Using Google re2 instead of re in Django

Following my presentation earlier this week in DjangoCon Europe, I would like to propose that we replace as much as we can of our use of the stdlib’s re module with google-re2, in order to avoid REDoS vulnerabilities.

This would entail several code changes, other than adding the dependency and changing the imports, because re2 is not a drop-in replacement for re; besides some differences in features, there’s differences in the API – e.g. re2 does not have the flag constants (re.I, re.DOTALL etc); it uses keyword arguments for some of them (re2.compile(pattern, case_sensitive=False) etc.) and multiline mode can only be set within the pattern (i.e. the only equivalent of re.M is to add (?m) in the pattern).

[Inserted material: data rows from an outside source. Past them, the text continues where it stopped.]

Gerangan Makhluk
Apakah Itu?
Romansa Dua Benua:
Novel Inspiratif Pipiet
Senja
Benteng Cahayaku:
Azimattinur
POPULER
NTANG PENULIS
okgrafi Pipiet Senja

In terms of non-supported features:

  • In spite of what I said in the talk, re2 does support word boundary checks
  • There are 18 uses of look-around assertions, in 12 patterns in the Django codebase. these will have to be changed, probably from just-regex to regex-with-some-more-code
  • I could find no use of backreferences or conditionals in searches; there are references to group matches in substitutions (re.sub() calls), which re2 seems to support.

In terms of other effects:

  • This is expected to make some of the regex searches and matches a little slower.

Further notes:

Next steps:

  • First of all, I would like to get some feedback – do we want this, or is it just me?
  • Presuming we do want it, do you think this is a DEP-requiring change?

Looking forward to your feedback!

1 Like

Thanks for proposing this @shaib. Avoiding a (seemingly) constant stream of (small) redos security issues would be a big win.

I guess there’ll be some concern about this, but it’s going to be a very small hit in general right? (I’m imaging the difference as one of microseconds range, with computers being what they are… :thinking:) — Unless it were somehow devastating, the greater security here would justify a small hit.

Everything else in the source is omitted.